■ **The problem**: Give a faithful, exact copy of all entries, minus the images.

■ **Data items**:
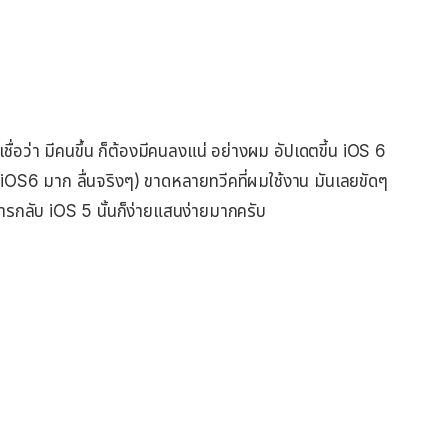
่อว่า มีคนขึ้น ก็ต้องมีคนลงแน่ อย่างผม อัปเดตขี้น iOS 6
iOS6 มาก ลื่นจริงๆ) ขาดหลายทวีคที่ผมใช้งาน มันเลยขัดๆ
การกลับ iOS 5 นั้นก็ง่ายแสนง่ายมากครับ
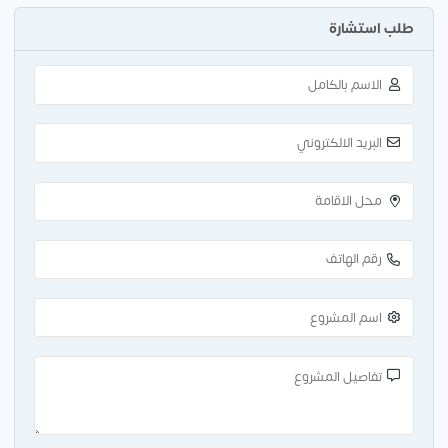
طلب استشارة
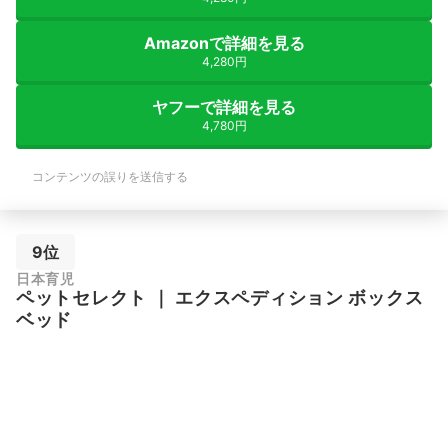
Amazonで詳細を見る
4,280円
ヤフーで詳細を見る
4,780円
コンテンツの誤りを送信する
9位
日本育児
ペットセレクト
｜
エクスペディション ボックス
ベッド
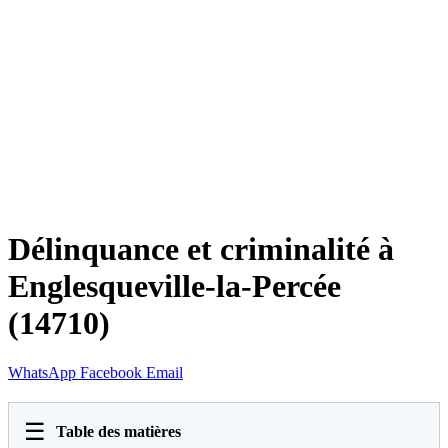
Délinquance et criminalité à
Englesqueville-la-Percée
(14710)
WhatsApp
Facebook
Email
☰
Table des matières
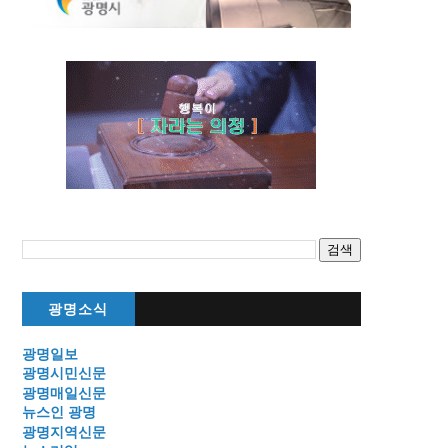
광명소식
광명일보
광명시민신문
광명매일신문
뉴스인 광명
광명지역신문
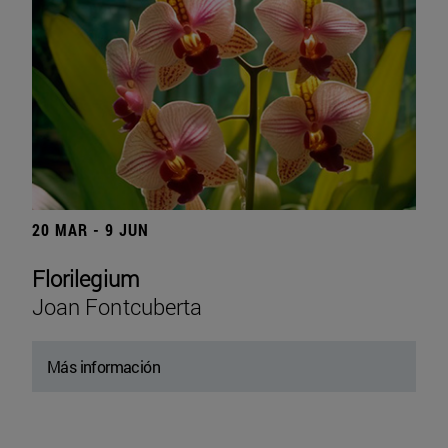
20 MAR - 9 JUN
Florilegium
Joan Fontcuberta
Más información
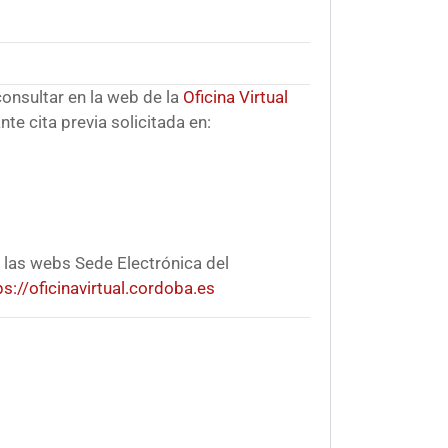
consultar en la web de la
Oficina Virtual
te cita previa solicitada en:
 las webs Sede Electrónica del
ps://oficinavirtual.cordoba.es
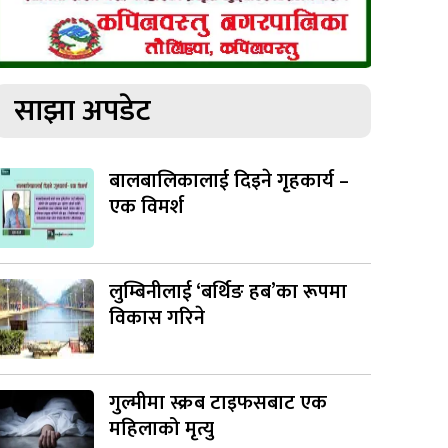
साझा अपडेट
बालबालिकालाई दिइने गृहकार्य –
एक विमर्श
लुम्बिनीलाई ‘बर्थिङ हब’का रूपमा
विकास गरिने
गुल्मीमा स्क्रब टाइफसबाट एक
महिलाको मृत्यु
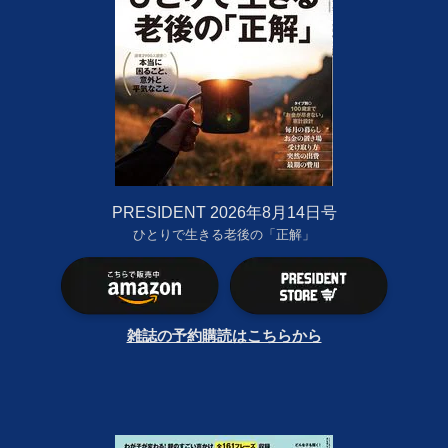
PRESIDENT 2026年8月14日号
ひとりで生きる老後の「正解」
雑誌の予約購読はこちらから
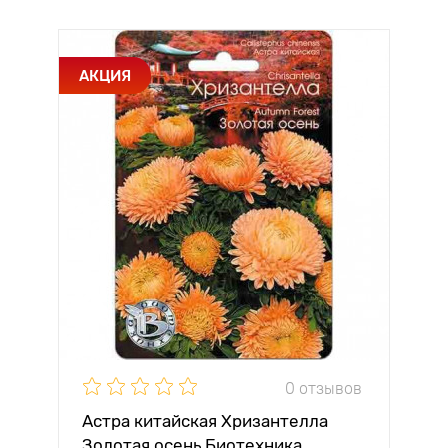
АКЦИЯ
0 отзывов
Астра китайская Хризантелла
Золотая осень Биотехника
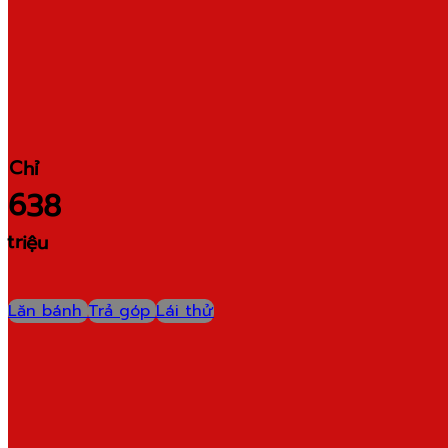
Chỉ
638
triệu
Lăn bánh
Trả góp
Lái thử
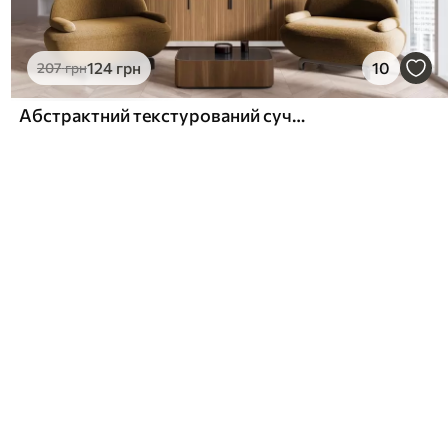
124
грн
10
207
грн
Абстрактний текстурований сучасний стиль живопису з вигнутими лініями та геометричними фігурами у відтінках сірого, білого та оранжевого кольорів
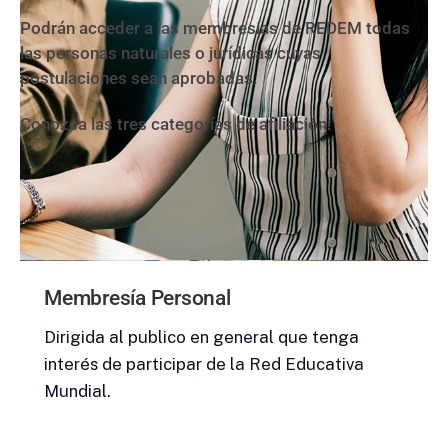
Podrán acceder a las membresías de REDEM todas
las personas naturales o jurídicas cuyas
postulaciones sean aprobadas.
Conozca las tres categorías de afiliación:
Membresía Personal
Dirigida al publico en general que tenga
interés de participar de la Red Educativa
Mundial.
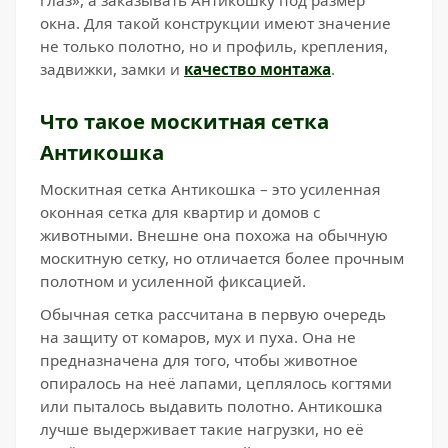
глаз», а заказывать Антикошку под размер
окна. Для такой конструкции имеют значение
не только полотно, но и профиль, крепления,
задвижки, замки и
качество монтажа
.
Что такое москитная сетка
Антикошка
Москитная сетка Антикошка – это усиленная
оконная сетка для квартир и домов с
животными. Внешне она похожа на обычную
москитную сетку, но отличается более прочным
полотном и усиленной фиксацией.
Обычная сетка рассчитана в первую очередь
на защиту от комаров, мух и пуха. Она не
предназначена для того, чтобы животное
опиралось на неё лапами, цеплялось когтями
или пыталось выдавить полотно. Антикошка
лучше выдерживает такие нагрузки, но её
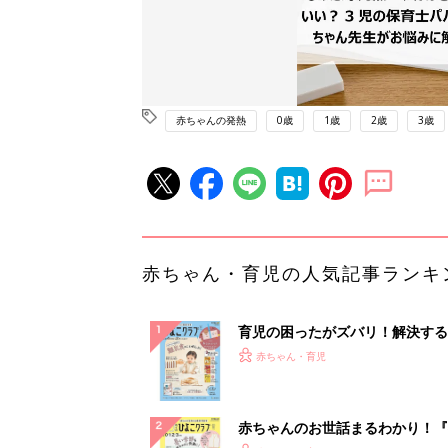
赤ちゃんの発熱
0歳
1歳
2歳
3歳
赤ちゃん・育児の人気記事ランキ
育児の困ったがズバリ！解決する
『ひよこクラブ 秋号』 4カ月～
赤ちゃん・育児
になるまで、育児に役立つ情報が
ぱい！
赤ちゃんのお世話まるわかり！『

■ **Your solution**:
่อว่า มีคนขึ้น ก็ต้องมีคนลงแน่ อย่างผม อัปเดตขี้น iOS 6
iOS6 มาก ลื่นจริงๆ) ขาดหลายทวีคที่ผมใช้งาน มันเลยขัดๆ
การกลับ iOS 5 นั้นก็ง่ายแสนง่ายมากครับ
طلب استشارة
Amazonで詳細を見る
4,280円
ヤフーで詳細を見る
4,780円
コンテンツの誤りを送信する
9位
日本育児
ペットセレクト
｜
エクスペディション ボックス
ベッド
Délinquance et criminalité à
Englesqueville-la-Percée
(14710)
WhatsApp
Facebook
Email
☰
Table des matières
광명소식
광명일보
광명시민신문
광명매일신문
뉴스인 광명
광명지역신문
20 MAR - 9 JUN
Florilegium
Joan Fontcuberta
Más información
consultar en la web de la
Oficina Virtual
te cita previa solicitada en:
 las webs Sede Electrónica del
ps://oficinavirtual.cordoba.es
साझा अपडेट
बालबालिकालाई दिइने गृहकार्य –
एक विमर्श
लुम्बिनीलाई ‘बर्थिङ हब’का रूपमा
विकास गरिने
गुल्मीमा स्क्रब टाइफसबाट एक
महिलाको मृत्यु
PRESIDENT 2026年8月14日号
ひとりで生きる老後の「正解」
雑誌の予約購読はこちらから
АКЦИЯ
0 отзывов
Астра китайская Хризантелла
Золотая осень Биотехника
Chỉ
638
triệu
Lăn bánh
Trả góp
Lái thử
124
грн
10
207
грн
Абстрактний текстурований сучасний стиль живопису з вигнутими лініями та геометричними фігурами у відтінках сірого, білого та оранжевого кольорів
Podrán acceder a las membresías de REDEM todas
las personas naturales o jurídicas cuyas
postulaciones sean aprobadas.
Conozca las tres categorías de afiliación:
Membresía Personal
Dirigida al publico en general que tenga
interés de participar de la Red Educativa
Mundial.
глаз», а заказывать Антикошку под размер
окна. Для такой конструкции имеют значение
не только полотно, но и профиль, крепления,
задвижки, замки и
качество монтажа
.
Что такое москитная сетка
Антикошка
Москитная сетка Антикошка – это усиленная
оконная сетка для квартир и домов с
животными. Внешне она похожа на обычную
москитную сетку, но отличается более прочным
полотном и усиленной фиксацией.
Обычная сетка рассчитана в первую очередь
на защиту от комаров, мух и пуха. Она не
предназначена для того, чтобы животное
опиралось на неё лапами, цеплялось когтями
или пыталось выдавить полотно. Антикошка
лучше выдерживает такие нагрузки, но её
赤ちゃんの発熱
0歳
1歳
2歳
3歳
赤ちゃん・育児の人気記事ランキ
育児の困ったがズバリ！解決する
『ひよこクラブ 秋号』 4カ月～
赤ちゃん・育児
になるまで、育児に役立つ情報が
ぱい！
赤ちゃんのお世話まるわかり！『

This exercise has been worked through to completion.